Limitations of the enzymatic approach

The method of production of biodiesel using lipase as catalyst has not yet been implemented in industrial scale due to certain constrains like high cost of enzyme,
exhaustion of enzyme activity and enzyme inhibition by methanol. Enzymes such as proteases and carbohydrases have been used industrially for a number of years and corner the largest share of the worldwide enzyme market. While lipases at present account for less than 5% of the market, this share has the potential to increase dramatically via a wide range of different applications. The higher production costs of industrial lipase as compared with proteases and carbohydrases seem to be the main obstacle that hampers its wider industrial application. In order to overcome this limitation, lipase has to be repeatedly used, which is achieved by using it in immobilized form. Details of incentives of lipase immobilization are explained in Section 6.8.1. However, when lipase is used in immobilized form, another problem arises. The deposit of the by-product glycerol coating the immobilized lipase is formed during the process due to the low solubility of glycerol in biodiesel, which competitively inhibits the enzyme and reduces its activity by blocking the active sites (Dossat et al., 1999; Du et al., 2004; Al-Zuhair et al., 2008).

Another hindrance of biodiesel production by lipase is the inhibition of the enzyme by methanol. The effect of alcohol, specifically methanol, on the enzymatic production of biodiesel has been thoroughly discussed in literature. While it is a reactant, it also inhibits the enzyme. It has been found that biodiesel production increases with increasing methanol concentration up to oil to methanol ratio of 3:1 and then decreases when methanol concentration is further increased (Shimada et al., 1999; Al-Zuhair et al, 2007; Al-Zuhair et al, 2008). This was also found by Noureddini et al (2005), although the ratio was higher (7.5:1). In general, it is widely accepted that methanol which is completely dissolved in the substrate mixture does not inactivate the lipases (Shimada et al., 1999; Shimada et al., 2002; Al-Zuhair et al., 2007). Lipases, however, are inactivated by contact with insoluble methanol that exists as drops in the oil; thereby the catalytic activity of the transesterification reaction is decreased. The deactivation of lipase with contact with insoluble methanol is due to the strong polarity of the latter, which tends to strip the active water from the active sites of the enzyme (Lara and Park, 2004). The inhibitory effect of methanol is large at the beginning of the reaction, but with increasing oil conversion it decreases because it is consumed in the reaction and hence its concentration decreases, in addition its solubility is higher in the product methyl ester than in the triglyceride (Shimada et al., 1999). On the other hand, the inhibition due to the blocking of the active sites of the catalyst by glycerol is absent at the beginning of the reaction and becomes larger at higher oil conversions.

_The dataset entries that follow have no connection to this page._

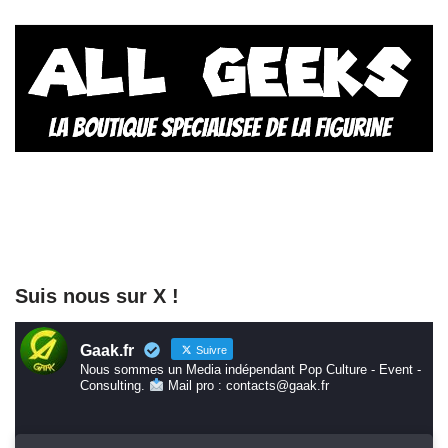
Suis nous sur X !
Gaak.fr
Suivre
Nous sommes un Media indépendant Pop Culture - Event -
Consulting.
Mail pro : contacts@gaak.fr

Lipase is also sensitive towards the water contents. It has been reported that up to 500 ppm water in reaction mixture decreased the rate of methanolysis; however the equilibrium of the reaction was not affected (Shimada et al., 1999). The effect of water content on the production of biodiesel from soybean oil using lipases from R. Oryzae (Kaieda et al., 1999), C. rugosa and P. Fluorescens (Kaieda et al., 2001), Novozym 435 (Shimada et al., 1999) and Burkholderia cepacia (Noureddini et al., 2005) have all shown that enzyme activity was low in absence of water; with the addition of water a considerable increase in lipase activity was observed, which is explained by the unique property of interfacial activation of lipase (Verger et al., 1973; Brady et al., 1990). The activity of lipases is low in monomeric solutions of lipid substrates but a configuration change and activity enhances strongly at the water-lipid interface. Activation of the enzyme involves unmasking and restructuring of the active site through conformational changes of the lipase molecule, which requires the presence of oil-water interface. An experimental approach to determine the activation of the lipase at the interface, proposed by Rooney and Weartherley (2001), was used by Al-Zuhair et al. (2003) to determine that the activity of lipase from C. rugusa at the oil interface, and was found to be 15.7% higher than that in the bulk. With the increased addition of water, the amount of water available for oil to form oil-water droplets increases, thereby, increasing the available interfacial area. However, excess water stimulates the competing hydrolysis reaction, since lipases usually catalyze hydrolysis in aqueous media. The optimum water content is a compromise between minimizing hydrolysis and maximizing enzyme activity for the transesterification reaction. The range of water content at which the enzyme maintains its methanolysis activity varies significantly from one type of lipase to another. For example, the activity of Novozym 435 significantly drops at water contents higher than only

O. 1% (Shimada et al., 1999), whereas lipase from R. meihei maintains its methanolysis activity at water contents of up to 20% (Al-Zuhair et al., 2006; Tweddell et al., 1998).